Con el paso de los siglos, la liturgia latina comenzó a acentuar el aspecto expiratorio de la Santa Misa. Y estamos habituados a escuchar que ella es la renovación incruenta del sacrificio redentor de la Cruz y a centrar en el aspecto sacrificial su elemento esencial. Una visión jurídica, y tan romana, del misterio: Cristo que paga por nosotros, al precio de su sangre, la deuda contraída por nuestros primeros padres. Está fuera de discusión, por cierto, la verdad de este hecho y que se trata es uno de los principios fundamentales de la Santa Misa; sin embargo, no es el único. Y el peligro es que por centrarnos tantos en él, terminemos descuidando al resto. 

San Germán de Constantinopla escribía que aún la misa celebrada “en un humilde templo parroquial es el cielo en la tierra, el lugar donde el Dios de los cielos habita y se mueve”; donde el hombre puede “estar apartado de toda preocupación terrena”, a fin de “dar la bienvenida al Rey del universo”. Es el santuario celeste “donde hombres y mujeres, según su capacidad y deseo, son adentrados en el acto cultual del cosmos redimido; donde los dogmas no son abstracciones infecundas, sino himnos de oración exultante”. 

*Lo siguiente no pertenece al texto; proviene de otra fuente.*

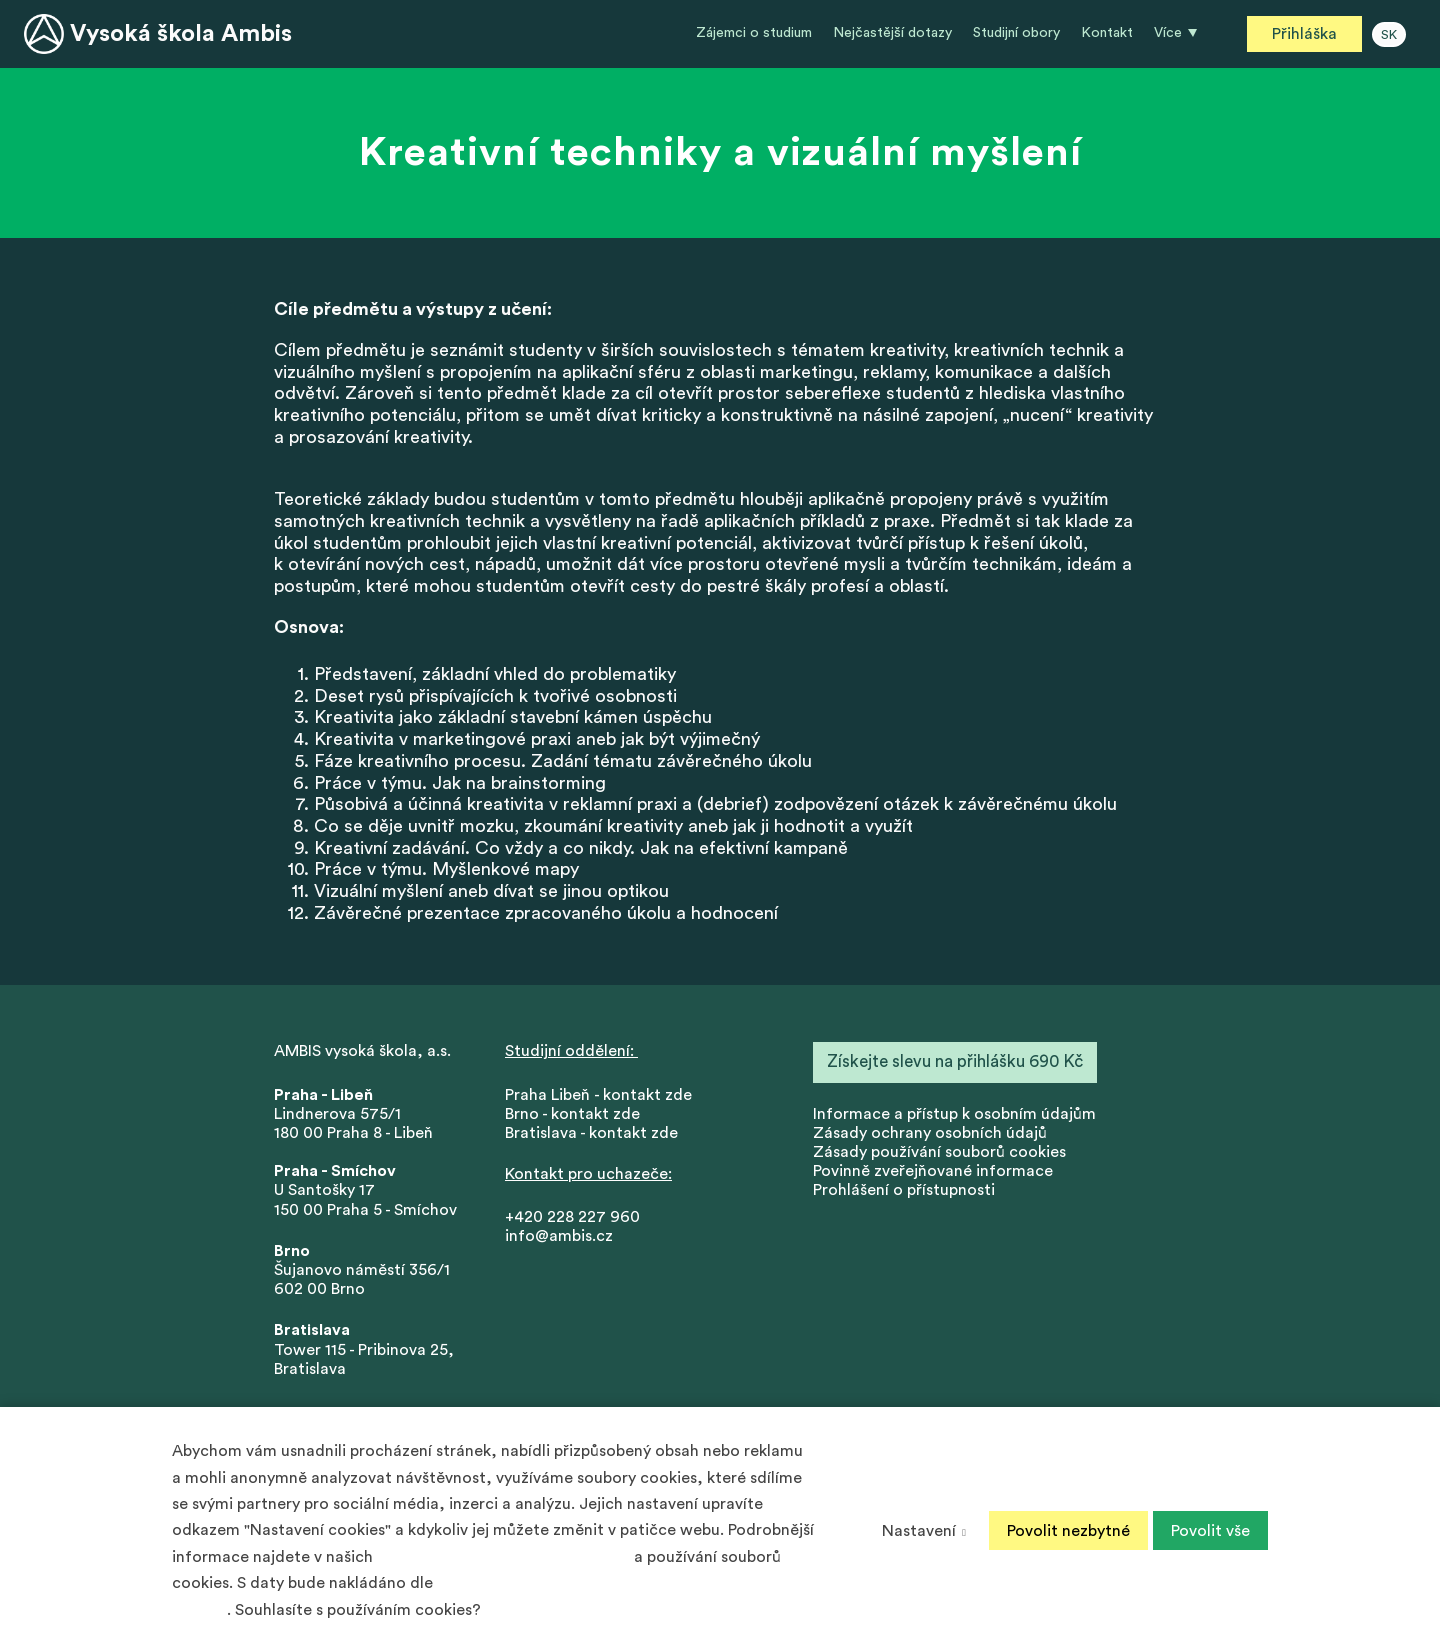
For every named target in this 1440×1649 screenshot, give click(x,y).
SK (1389, 35)
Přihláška (1304, 34)
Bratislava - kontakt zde (591, 1133)
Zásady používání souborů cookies (939, 1152)
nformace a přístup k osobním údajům (956, 1114)
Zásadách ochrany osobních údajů (503, 1557)
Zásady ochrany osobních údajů (930, 1133)
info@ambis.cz (559, 1236)
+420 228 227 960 (572, 1217)
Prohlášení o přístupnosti (904, 1190)
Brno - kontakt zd (568, 1114)
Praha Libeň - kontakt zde (602, 1095)
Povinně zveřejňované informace (933, 1171)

La liturgia no es solamente la compasión amorosa por el Mediador que sufre y expía nuestros pecados en la cruz, sino también la adoración que glorifica al Dominador celeste de todas las cosas en la renovación de su triunfo sobre la muerte. La liturgia eucarística es sin duda la renovación dolorosa aunque incruenta de un acontecimiento histórico, pero no sólo debemos considerar esa perspectiva, sino en la renovación triunfante y gloriosa de los que sucede hic et nunc, aquí y ahora. No es sólo la inmolación en la Cruz y una comunión sacramental con la víctima inmolada , sino también un homenaje al Cordero victorioso y una recepción de sus “sagrados y celestiales dones”.

En el himno de los querubines de la liturgia bizantina propio del ingreso de los dones que serán convertidos en el Cuerpo y Sangre del Señor, los fieles cantan: “Permítenos a nosotros que representamos a los querubines y cantamos el himno tres veces santo a la Trinidad que da la vida, aparta de nosotros ahora todo preocupación terrenal, de tal manera que podamos dar la bienvenida al Rey de todas las cosas que viene escoltado por ejércitos invisibles de ángeles. ¡Alleluia, alleluia, alleluia!

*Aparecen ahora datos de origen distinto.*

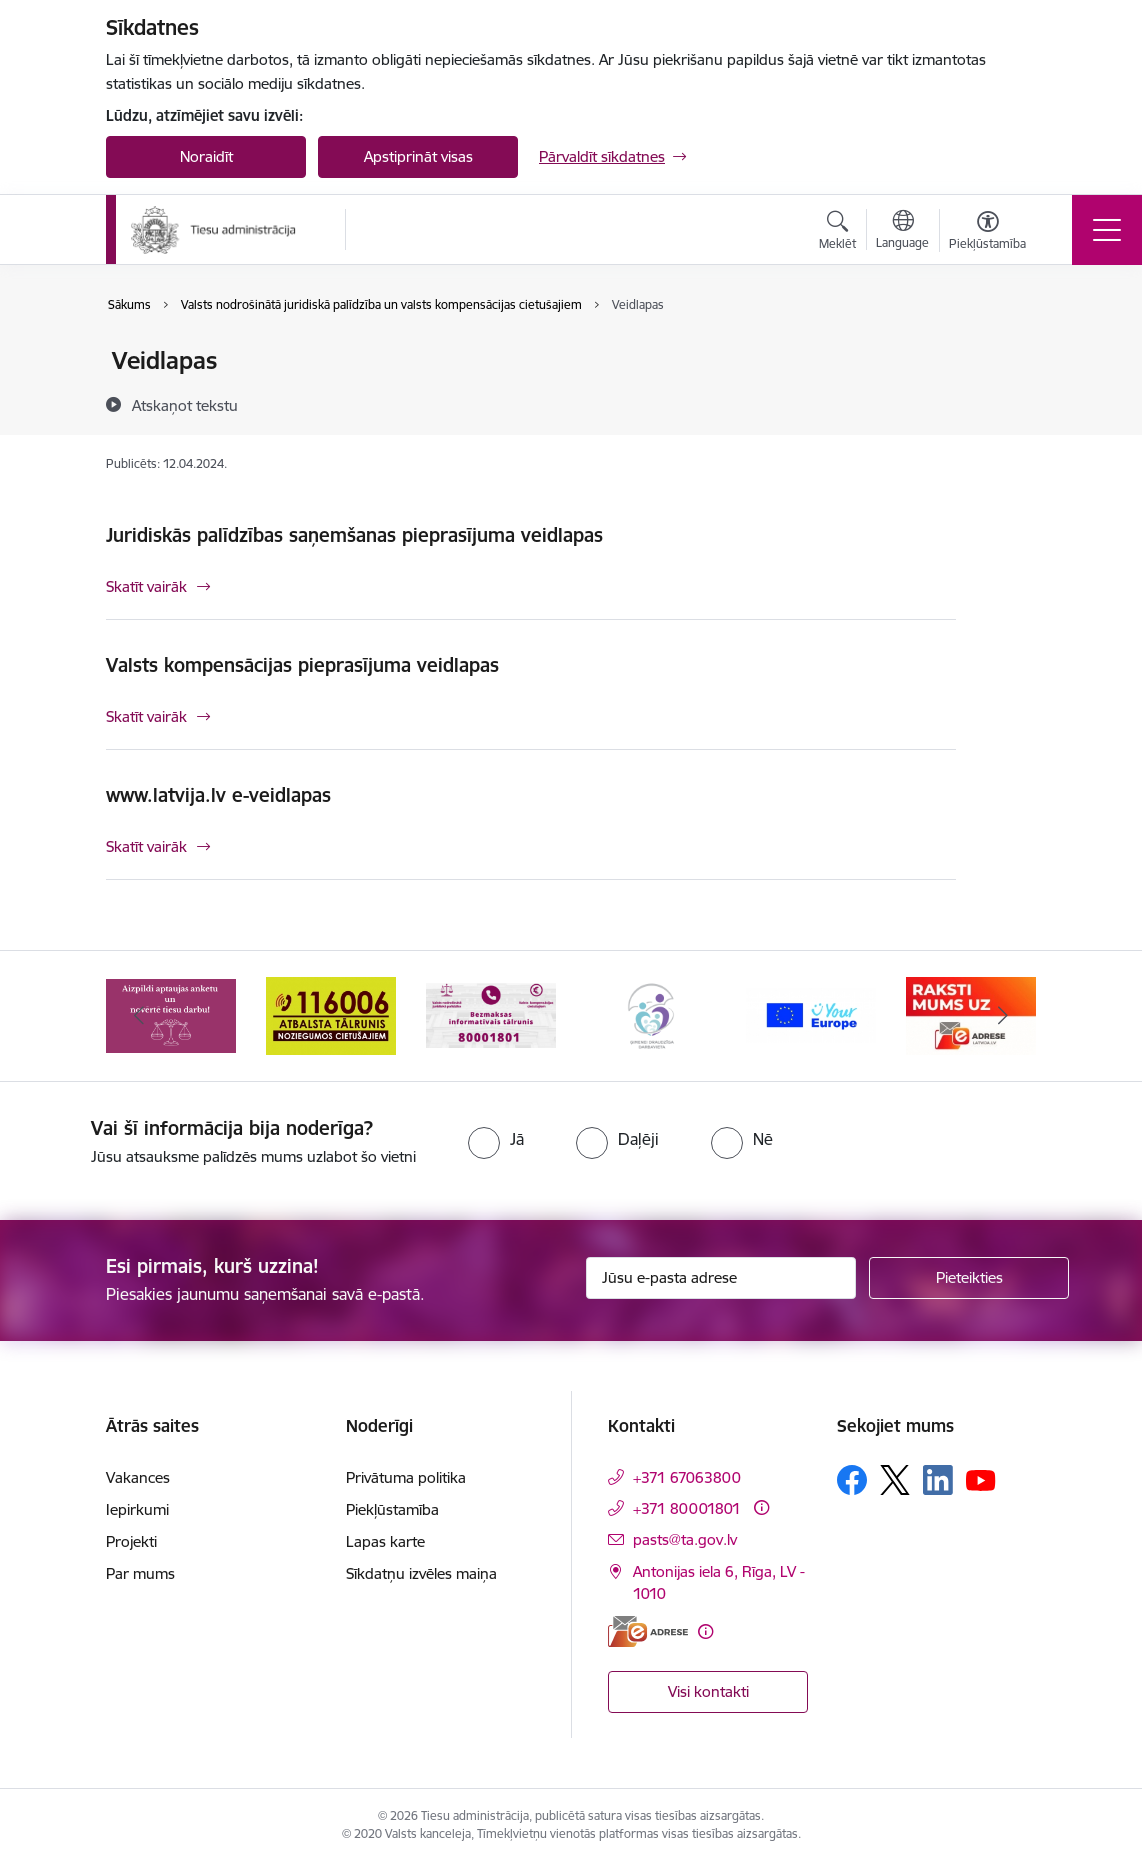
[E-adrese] (648, 1631)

Este aspecto en la participación de la liturgia celestial no es una evasión sentimental hacia lo irreal, sino una confesión de fe en lo que es lo más real, nuestra vida en Cristo. Y el acento en la consumación de nuestra transfiguración después de la muerte confiere un sentido de triunfo a nuestra fe, que comienza este proceso durante la vida.

La liturgia, además, con sus permanente juegos sensoriales —luces, cantos, inciensos [cf. el excelente libro de Eric Palazzo, Les cinq sens au Moyen Âge, Cerf: París, 2016]— nos permite recordar de un modo más fácil, más humano y más tangible, que la vida del espíritu es una iluminación proveniente de la luz divina; ver a Dios por medio de esta luz es vivir en Él. El simbolismo de la luz que, en la liturgia latina aparece con mayor claridad en los oficios de Semana Santa, y en la liturgia bizantina en los oficios cotidianos, evoca en los fieles una nostalgia por la visión divina que les es permitido vislumbrar simbólicamente aquí en la tierra. Como canta la liturgia de San Juan Crisóstomo luego de la comunión: “Hemos visto la luz verdadera, hemos recibido el espíritu del cielo, hemos encontrado la verdadera fe, al venerad a la indivisa Trinidad que nos ha salvado”. 

Todos los grupos humanos, aún los más elementales, necesitan rituales. Cualquier club de fútbol de provincia tiene sus cánticos, sus colores, sus cábalas, etc.; los jueces tienen, en muchos países, sus atavíos especiales cuando imparten justicia y también los tienen las fuerzas armadas, además de un complejo ceremonial. Los católicos, como grupo social, también tenemos una liturgia que ¿nos une?, pero la diferencia esencial con los otros casos es, como diría Tolkien, que lo que la nuestra simboliza y hace presente, es verdadero.